Task to complete:
Write out, word for word, every line in the data below from the one containing "fragancias varón originales Chile" to the one containing "structurent la filière", both of them included.

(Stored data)
____
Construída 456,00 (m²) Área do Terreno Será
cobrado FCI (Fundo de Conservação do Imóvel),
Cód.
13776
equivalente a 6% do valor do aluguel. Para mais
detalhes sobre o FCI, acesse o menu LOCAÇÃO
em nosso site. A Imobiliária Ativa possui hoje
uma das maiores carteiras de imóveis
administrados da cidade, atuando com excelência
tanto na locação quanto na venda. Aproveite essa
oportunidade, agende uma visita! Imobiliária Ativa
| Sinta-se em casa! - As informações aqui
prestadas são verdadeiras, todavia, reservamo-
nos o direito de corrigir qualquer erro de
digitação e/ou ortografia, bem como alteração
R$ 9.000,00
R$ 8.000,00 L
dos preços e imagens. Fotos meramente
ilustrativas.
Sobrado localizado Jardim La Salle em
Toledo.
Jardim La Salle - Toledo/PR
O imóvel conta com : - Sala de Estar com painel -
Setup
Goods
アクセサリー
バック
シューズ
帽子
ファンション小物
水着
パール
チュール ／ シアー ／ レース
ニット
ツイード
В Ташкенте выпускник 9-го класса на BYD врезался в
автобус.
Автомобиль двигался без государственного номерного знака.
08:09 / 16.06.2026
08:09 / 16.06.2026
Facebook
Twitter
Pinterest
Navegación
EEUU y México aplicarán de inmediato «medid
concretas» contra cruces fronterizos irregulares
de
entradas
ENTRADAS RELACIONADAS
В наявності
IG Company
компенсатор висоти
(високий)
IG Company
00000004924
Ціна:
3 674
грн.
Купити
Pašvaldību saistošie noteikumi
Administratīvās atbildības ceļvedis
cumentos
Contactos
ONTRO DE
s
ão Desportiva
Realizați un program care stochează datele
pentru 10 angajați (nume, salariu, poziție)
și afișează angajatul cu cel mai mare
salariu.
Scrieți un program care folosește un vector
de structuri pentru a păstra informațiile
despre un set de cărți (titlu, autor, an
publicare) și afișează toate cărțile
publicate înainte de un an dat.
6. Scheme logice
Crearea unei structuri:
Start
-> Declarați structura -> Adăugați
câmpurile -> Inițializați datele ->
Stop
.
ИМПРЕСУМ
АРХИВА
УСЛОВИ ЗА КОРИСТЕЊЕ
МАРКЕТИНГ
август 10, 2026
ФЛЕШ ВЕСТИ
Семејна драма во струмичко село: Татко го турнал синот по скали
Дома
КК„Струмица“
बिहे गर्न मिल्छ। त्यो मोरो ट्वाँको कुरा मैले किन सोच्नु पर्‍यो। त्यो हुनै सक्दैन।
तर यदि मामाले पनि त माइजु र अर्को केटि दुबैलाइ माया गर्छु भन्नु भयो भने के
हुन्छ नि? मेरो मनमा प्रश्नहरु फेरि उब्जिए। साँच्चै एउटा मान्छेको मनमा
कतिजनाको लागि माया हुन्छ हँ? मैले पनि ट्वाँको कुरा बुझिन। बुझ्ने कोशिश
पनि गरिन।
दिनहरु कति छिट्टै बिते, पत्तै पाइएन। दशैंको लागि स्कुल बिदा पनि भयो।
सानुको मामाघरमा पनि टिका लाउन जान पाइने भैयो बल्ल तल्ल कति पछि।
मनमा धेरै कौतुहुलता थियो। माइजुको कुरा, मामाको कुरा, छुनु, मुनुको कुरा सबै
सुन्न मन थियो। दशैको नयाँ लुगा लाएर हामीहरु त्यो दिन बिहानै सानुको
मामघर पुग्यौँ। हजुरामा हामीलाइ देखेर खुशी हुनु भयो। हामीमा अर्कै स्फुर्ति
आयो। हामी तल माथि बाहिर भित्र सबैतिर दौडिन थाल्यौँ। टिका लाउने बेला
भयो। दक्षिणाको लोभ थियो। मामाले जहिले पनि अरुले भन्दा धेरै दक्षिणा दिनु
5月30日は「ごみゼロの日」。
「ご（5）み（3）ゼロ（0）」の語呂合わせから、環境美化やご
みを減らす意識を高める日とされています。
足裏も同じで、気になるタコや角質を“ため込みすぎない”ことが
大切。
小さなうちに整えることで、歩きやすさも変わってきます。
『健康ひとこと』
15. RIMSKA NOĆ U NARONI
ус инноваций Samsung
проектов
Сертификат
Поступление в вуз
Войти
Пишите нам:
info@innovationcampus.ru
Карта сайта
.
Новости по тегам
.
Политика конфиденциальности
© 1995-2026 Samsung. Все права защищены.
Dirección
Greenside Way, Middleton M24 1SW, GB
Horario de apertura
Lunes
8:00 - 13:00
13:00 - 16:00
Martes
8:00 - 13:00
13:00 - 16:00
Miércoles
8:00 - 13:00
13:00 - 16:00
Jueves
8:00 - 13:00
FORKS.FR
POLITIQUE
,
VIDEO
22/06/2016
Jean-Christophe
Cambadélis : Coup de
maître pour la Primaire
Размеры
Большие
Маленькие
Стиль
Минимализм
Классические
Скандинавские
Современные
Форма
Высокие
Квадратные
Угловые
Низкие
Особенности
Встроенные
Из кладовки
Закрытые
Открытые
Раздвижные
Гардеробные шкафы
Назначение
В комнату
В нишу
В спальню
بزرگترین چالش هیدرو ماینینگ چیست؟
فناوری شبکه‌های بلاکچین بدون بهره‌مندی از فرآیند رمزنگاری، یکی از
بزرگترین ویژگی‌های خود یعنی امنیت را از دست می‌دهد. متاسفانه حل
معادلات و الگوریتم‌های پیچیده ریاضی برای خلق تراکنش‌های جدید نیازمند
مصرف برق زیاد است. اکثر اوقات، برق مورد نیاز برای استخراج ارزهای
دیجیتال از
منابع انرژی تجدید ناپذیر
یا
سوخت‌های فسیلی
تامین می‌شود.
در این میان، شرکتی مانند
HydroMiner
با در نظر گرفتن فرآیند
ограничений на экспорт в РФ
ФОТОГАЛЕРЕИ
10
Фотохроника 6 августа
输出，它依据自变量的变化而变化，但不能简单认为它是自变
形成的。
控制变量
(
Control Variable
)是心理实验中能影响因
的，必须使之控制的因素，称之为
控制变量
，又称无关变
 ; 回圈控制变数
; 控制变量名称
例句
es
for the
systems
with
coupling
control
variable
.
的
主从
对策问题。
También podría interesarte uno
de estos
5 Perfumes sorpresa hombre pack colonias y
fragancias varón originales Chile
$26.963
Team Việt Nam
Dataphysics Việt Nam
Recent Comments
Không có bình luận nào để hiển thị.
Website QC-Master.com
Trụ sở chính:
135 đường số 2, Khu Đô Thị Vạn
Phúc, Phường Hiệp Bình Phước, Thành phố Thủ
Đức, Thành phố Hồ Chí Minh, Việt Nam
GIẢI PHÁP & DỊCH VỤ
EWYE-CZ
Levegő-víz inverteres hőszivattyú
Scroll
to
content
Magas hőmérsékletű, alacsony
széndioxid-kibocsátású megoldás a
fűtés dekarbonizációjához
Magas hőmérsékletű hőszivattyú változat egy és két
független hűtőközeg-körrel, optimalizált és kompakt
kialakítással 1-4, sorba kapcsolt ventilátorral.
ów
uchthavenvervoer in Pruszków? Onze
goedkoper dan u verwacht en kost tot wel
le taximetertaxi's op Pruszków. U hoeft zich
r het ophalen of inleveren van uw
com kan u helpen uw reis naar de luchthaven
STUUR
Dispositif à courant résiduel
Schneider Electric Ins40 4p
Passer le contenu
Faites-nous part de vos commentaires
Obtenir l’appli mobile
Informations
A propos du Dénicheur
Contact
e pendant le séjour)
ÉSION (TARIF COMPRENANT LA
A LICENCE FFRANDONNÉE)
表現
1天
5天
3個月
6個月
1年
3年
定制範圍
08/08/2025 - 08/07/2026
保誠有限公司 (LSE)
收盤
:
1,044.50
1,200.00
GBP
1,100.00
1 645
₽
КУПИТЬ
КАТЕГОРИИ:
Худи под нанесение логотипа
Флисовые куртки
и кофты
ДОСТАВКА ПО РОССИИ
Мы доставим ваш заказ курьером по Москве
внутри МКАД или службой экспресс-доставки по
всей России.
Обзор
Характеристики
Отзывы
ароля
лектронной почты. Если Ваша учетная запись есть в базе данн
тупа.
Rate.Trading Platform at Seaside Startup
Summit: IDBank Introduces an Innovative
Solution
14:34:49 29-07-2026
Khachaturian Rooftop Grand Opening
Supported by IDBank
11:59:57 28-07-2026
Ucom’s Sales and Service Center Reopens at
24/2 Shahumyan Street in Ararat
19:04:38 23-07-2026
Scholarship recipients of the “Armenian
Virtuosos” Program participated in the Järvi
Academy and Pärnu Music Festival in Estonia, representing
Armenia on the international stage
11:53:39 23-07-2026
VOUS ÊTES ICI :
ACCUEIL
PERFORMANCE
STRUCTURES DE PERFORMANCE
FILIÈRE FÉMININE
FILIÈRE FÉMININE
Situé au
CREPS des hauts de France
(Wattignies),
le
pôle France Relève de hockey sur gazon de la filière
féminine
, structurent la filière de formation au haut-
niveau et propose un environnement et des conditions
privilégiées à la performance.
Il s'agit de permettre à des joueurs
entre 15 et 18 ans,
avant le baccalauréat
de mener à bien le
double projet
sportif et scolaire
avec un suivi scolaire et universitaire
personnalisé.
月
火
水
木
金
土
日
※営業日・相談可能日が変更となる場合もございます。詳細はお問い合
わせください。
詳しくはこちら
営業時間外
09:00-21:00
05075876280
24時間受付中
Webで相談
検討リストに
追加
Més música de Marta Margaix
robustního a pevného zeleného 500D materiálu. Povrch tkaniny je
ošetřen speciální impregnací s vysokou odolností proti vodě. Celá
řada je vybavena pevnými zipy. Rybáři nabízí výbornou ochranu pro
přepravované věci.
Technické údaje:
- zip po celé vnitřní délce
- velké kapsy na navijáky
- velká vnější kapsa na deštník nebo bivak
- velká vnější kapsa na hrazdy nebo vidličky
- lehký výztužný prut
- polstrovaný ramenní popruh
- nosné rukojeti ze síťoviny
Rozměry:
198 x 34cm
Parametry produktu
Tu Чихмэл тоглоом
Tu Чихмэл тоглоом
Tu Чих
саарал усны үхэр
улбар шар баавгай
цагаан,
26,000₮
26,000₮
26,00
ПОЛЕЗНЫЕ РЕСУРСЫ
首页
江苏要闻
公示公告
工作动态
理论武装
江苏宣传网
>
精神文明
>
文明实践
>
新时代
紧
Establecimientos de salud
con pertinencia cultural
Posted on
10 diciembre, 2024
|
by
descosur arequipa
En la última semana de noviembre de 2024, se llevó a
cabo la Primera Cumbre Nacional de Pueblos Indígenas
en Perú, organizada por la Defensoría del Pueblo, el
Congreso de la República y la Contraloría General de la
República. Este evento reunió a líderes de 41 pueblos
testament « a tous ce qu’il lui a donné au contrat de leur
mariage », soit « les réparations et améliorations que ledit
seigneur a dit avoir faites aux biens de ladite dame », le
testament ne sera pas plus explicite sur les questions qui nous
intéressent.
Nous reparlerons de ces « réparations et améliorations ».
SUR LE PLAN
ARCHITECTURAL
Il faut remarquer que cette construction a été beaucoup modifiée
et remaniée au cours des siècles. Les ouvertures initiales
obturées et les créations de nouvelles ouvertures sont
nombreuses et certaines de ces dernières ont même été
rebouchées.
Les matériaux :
____
Answer to this exercise:
fragancias varón originales Chile
$26.963
Team Việt Nam
Dataphysics Việt Nam
Recent Comments
Không có bình luận nào để hiển thị.
Website QC-Master.com
Trụ sở chính:
135 đường số 2, Khu Đô Thị Vạn
Phúc, Phường Hiệp Bình Phước, Thành phố Thủ
Đức, Thành phố Hồ Chí Minh, Việt Nam
GIẢI PHÁP & DỊCH VỤ
EWYE-CZ
Levegő-víz inverteres hőszivattyú
Scroll
to
content
Magas hőmérsékletű, alacsony
széndioxid-kibocsátású megoldás a
fűtés dekarbonizációjához
Magas hőmérsékletű hőszivattyú változat egy és két
független hűtőközeg-körrel, optimalizált és kompakt
kialakítással 1-4, sorba kapcsolt ventilátorral.
ów
uchthavenvervoer in Pruszków? Onze
goedkoper dan u verwacht en kost tot wel
le taximetertaxi's op Pruszków. U hoeft zich
r het ophalen of inleveren van uw
com kan u helpen uw reis naar de luchthaven
STUUR
Dispositif à courant résiduel
Schneider Electric Ins40 4p
Passer le contenu
Faites-nous part de vos commentaires
Obtenir l’appli mobile
Informations
A propos du Dénicheur
Contact
e pendant le séjour)
ÉSION (TARIF COMPRENANT LA
A LICENCE FFRANDONNÉE)
表現
1天
5天
3個月
6個月
1年
3年
定制範圍
08/08/2025 - 08/07/2026
保誠有限公司 (LSE)
收盤
:
1,044.50
1,200.00
GBP
1,100.00
1 645
₽
КУПИТЬ
КАТЕГОРИИ:
Худи под нанесение логотипа
Флисовые куртки
и кофты
ДОСТАВКА ПО РОССИИ
Мы доставим ваш заказ курьером по Москве
внутри МКАД или службой экспресс-доставки по
всей России.
Обзор
Характеристики
Отзывы
ароля
лектронной почты. Если Ваша учетная запись есть в базе данн
тупа.
Rate.Trading Platform at Seaside Startup
Summit: IDBank Introduces an Innovative
Solution
14:34:49 29-07-2026
Khachaturian Rooftop Grand Opening
Supported by IDBank
11:59:57 28-07-2026
Ucom’s Sales and Service Center Reopens at
24/2 Shahumyan Street in Ararat
19:04:38 23-07-2026
Scholarship recipients of the “Armenian
Virtuosos” Program participated in the Järvi
Academy and Pärnu Music Festival in Estonia, representing
Armenia on the international stage
11:53:39 23-07-2026
VOUS ÊTES ICI :
ACCUEIL
PERFORMANCE
STRUCTURES DE PERFORMANCE
FILIÈRE FÉMININE
FILIÈRE FÉMININE
Situé au
CREPS des hauts de France
(Wattignies),
le
pôle France Relève de hockey sur gazon de la filière
féminine
, structurent la filière de formation au haut-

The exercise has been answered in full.